▸ EXERCISE DESCRIPTION
Return the records from the first line through the line containing "Több mint 15", and leave out the pictures.

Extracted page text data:

****************

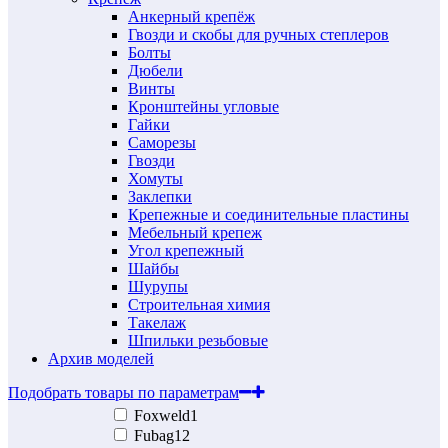
Анкерный крепёж
Гвозди и скобы для ручных степлеров
Болты
Дюбели
Винты
Кронштейны угловые
Гайки
Саморезы
Гвозди
Хомуты
Заклепки
Крепежные и соединительные пластины
Мебельный крепеж
Угол крепежный
Шайбы
Шурупы
Строительная химия
Такелаж
Шпильки резьбовые
Архив моделей
Подобрать товары по параметрам
Foxweld
1
Fubag
12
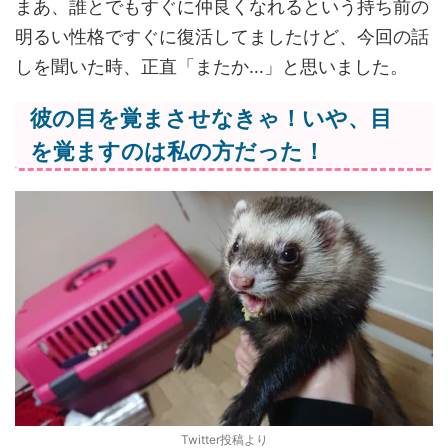
まあ、誰とでもすぐに仲良くなれるという持ち前の
明るい性格ですぐに復活してましたけど、今回の話
しを聞いた時、正直「またか…」と思いました。
彼の目を覚まさせなきゃ！いや、目
を覚ますのは私の方だった！
Twitter投稿より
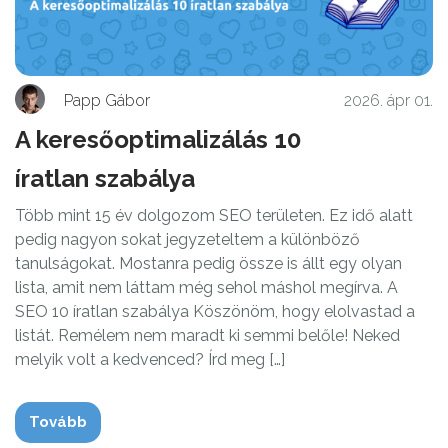
Papp Gábor
2026. ápr 01.
A keresőoptimalizálás 10
íratlan szabálya
Több mint 15 év dolgozom SEO területen. Ez idő alatt
pedig nagyon sokat jegyzeteltem a különböző
tanulságokat. Mostanra pedig össze is állt egy olyan
lista, amit nem láttam még sehol máshol megírva. A
SEO 10 íratlan szabálya Köszönöm, hogy elolvastad a
listát. Remélem nem maradt ki semmi belőle! Neked
melyik volt a kedvenced? Írd meg […]
Tovább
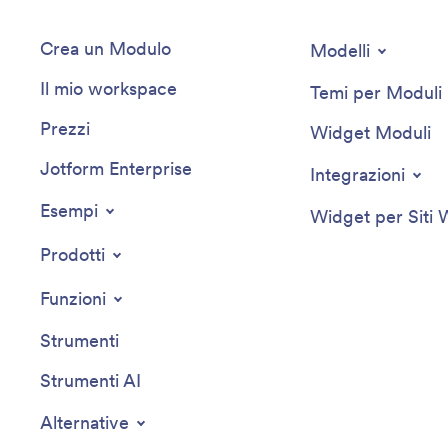
Crea un Modulo
Modelli
Il mio workspace
Temi per Moduli
Prezzi
Widget Moduli
Jotform Enterprise
Integrazioni
Esempi
Widget per Siti
Prodotti
Funzioni
Strumenti
Strumenti AI
Alternative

****************

▸ WORKED SOLUTION
Анкерный крепёж
Гвозди и скобы для ручных степлеров
Болты
Дюбели
Винты
Кронштейны угловые
Гайки
Саморезы
Гвозди
Хомуты
Заклепки
Крепежные и соединительные пластины
Мебельный крепеж
Угол крепежный
Шайбы
Шурупы
Строительная химия
Такелаж
Шпильки резьбовые
Архив моделей
Подобрать товары по параметрам
Foxweld
1
Fubag
12
まあ、誰とでもすぐに仲良くなれるという持ち前の
明るい性格ですぐに復活してましたけど、今回の話
しを聞いた時、正直「またか…」と思いました。
彼の目を覚まさせなきゃ！いや、目
を覚ますのは私の方だった！
Twitter投稿より
Papp Gábor
2026. ápr 01.
A keresőoptimalizálás 10
íratlan szabálya
Több mint 15 év dolgozom SEO területen. Ez idő alatt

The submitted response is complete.